Politico correctly points out this is a problem for Democrats, who will need to win over the support of some Trump-backing Republican voters in the battleground congressional districts where the House majority will be decided in 2018.
Here is a sampling of Politico’s surveyed GOP leaders:
- Carl Bunce, chairman of the Las Vegas-based GOP in Nevada’s Clark County – “It’s pretty much a non-issue. Most people that do reference it, reference it as a witch hunt. It’s a one-sided thing: ‘Trump, Russia, Russia, Russia, Russia.’ It’s just all noise to people on the ground here. People on the ground are just concerned about job security. It’s almost embarrassing for the media from my perspective. Move on. I’m sure they could find something else to report on.”
- Tony Krvaric, San Diego County Republican Party Chairman – “Democrats and their allies in the media are actually doing the country a disservice with their ‘scandal each day’ narrative. While it’s like catnip for the elites and it keeps pundits busy, regular people tune it out.”

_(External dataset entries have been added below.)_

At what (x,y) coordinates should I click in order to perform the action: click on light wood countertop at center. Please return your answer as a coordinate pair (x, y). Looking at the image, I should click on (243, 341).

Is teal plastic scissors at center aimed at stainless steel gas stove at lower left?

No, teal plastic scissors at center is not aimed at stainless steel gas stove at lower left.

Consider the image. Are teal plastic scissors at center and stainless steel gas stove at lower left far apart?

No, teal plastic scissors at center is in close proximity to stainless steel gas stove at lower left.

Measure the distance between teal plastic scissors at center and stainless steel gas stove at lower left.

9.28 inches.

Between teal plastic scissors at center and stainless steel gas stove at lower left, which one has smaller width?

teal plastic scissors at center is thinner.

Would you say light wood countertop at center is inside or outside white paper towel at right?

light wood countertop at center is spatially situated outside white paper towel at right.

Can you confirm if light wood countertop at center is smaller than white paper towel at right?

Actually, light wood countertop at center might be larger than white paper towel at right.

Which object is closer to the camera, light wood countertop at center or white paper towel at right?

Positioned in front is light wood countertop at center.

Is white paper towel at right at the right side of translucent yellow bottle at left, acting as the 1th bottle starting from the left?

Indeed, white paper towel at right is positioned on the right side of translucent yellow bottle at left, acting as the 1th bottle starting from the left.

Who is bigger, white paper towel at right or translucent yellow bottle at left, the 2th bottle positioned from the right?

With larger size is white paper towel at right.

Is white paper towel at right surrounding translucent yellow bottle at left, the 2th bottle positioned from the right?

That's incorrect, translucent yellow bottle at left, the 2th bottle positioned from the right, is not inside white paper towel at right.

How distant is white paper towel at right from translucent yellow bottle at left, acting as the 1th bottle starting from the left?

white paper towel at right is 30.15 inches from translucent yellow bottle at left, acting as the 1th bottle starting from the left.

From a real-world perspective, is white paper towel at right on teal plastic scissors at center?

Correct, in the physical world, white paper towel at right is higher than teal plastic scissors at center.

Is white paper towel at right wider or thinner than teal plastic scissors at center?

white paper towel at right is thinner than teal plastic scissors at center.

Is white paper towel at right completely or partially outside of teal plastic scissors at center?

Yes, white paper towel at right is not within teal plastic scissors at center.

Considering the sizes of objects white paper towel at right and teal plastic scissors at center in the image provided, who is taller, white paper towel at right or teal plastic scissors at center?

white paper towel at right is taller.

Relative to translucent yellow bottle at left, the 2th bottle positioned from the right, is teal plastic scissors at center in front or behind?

- Vlad Davidiuk, a senior official in Texas’ Harris County GOP – “The story with Don Jr. falls into the category of being taken with a grain of salt, or several grains of salt. People are reserving judgment.”
- Roxie Armstrong, GOP chair of Kansas’ suburban Wyandotte County – “There are certainly much more important issues.”

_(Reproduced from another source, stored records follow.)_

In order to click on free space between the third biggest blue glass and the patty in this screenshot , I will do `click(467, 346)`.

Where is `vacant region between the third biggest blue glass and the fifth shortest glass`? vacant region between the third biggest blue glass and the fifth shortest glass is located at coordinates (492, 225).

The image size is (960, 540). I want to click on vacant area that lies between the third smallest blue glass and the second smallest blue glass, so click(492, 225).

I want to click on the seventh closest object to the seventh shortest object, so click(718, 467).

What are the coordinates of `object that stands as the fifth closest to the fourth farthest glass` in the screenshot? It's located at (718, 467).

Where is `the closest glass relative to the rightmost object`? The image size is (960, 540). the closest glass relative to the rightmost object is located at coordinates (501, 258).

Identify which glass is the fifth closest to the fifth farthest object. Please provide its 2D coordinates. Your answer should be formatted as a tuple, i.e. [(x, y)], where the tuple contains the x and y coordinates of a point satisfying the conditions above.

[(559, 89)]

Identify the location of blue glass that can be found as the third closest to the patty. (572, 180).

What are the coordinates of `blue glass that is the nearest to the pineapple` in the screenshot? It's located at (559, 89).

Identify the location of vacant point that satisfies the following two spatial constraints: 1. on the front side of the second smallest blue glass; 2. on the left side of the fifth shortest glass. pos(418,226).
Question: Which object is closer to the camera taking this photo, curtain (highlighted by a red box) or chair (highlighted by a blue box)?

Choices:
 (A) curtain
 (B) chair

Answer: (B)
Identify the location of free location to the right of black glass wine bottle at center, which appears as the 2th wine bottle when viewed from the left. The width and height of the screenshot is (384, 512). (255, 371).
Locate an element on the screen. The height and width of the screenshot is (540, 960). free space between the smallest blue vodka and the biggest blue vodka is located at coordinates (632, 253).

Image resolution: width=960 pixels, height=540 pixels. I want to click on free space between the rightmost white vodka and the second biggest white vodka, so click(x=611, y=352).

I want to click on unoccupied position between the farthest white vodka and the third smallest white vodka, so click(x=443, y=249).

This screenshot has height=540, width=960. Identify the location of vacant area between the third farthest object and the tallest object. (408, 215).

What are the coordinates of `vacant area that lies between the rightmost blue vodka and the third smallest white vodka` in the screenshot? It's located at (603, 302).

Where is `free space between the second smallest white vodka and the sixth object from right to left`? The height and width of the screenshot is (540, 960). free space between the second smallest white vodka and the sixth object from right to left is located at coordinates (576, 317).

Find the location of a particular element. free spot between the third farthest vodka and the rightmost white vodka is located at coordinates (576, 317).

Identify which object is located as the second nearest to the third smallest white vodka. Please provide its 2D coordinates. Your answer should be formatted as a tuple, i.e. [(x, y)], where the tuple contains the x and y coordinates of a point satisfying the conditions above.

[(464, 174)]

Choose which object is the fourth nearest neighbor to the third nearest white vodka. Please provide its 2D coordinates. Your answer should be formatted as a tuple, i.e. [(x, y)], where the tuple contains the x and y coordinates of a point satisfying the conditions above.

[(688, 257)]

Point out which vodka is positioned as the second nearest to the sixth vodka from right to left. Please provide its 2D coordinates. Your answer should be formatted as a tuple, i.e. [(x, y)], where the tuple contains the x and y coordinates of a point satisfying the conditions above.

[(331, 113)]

The conclusions Politico takes away from their survey are that among Republicans at the local level, the latest revelations that the Political elite and commentariate obsess over, are little more than a product of sore loser Democrat overreach. It reinforces the belief that the media continues to act as the biased media wing of the Democrats’ Party and can’t be trusted.
Similarly, Reuters reports that interviews with 20 people in Ohio towns that went heavily for the President last year found them “dismissive of the barrage of headlines” about Trump Jr.’s emails and the meeting. One of Reuters’ interviewees said, “I don’t mind Donald Trump being treated critically or aggressively, but not in a way that is an effort to drag him down. Donald Trump Jr. had one 20-minute meeting with a lawyer from Russia and it’s wall-to-wall coverage.”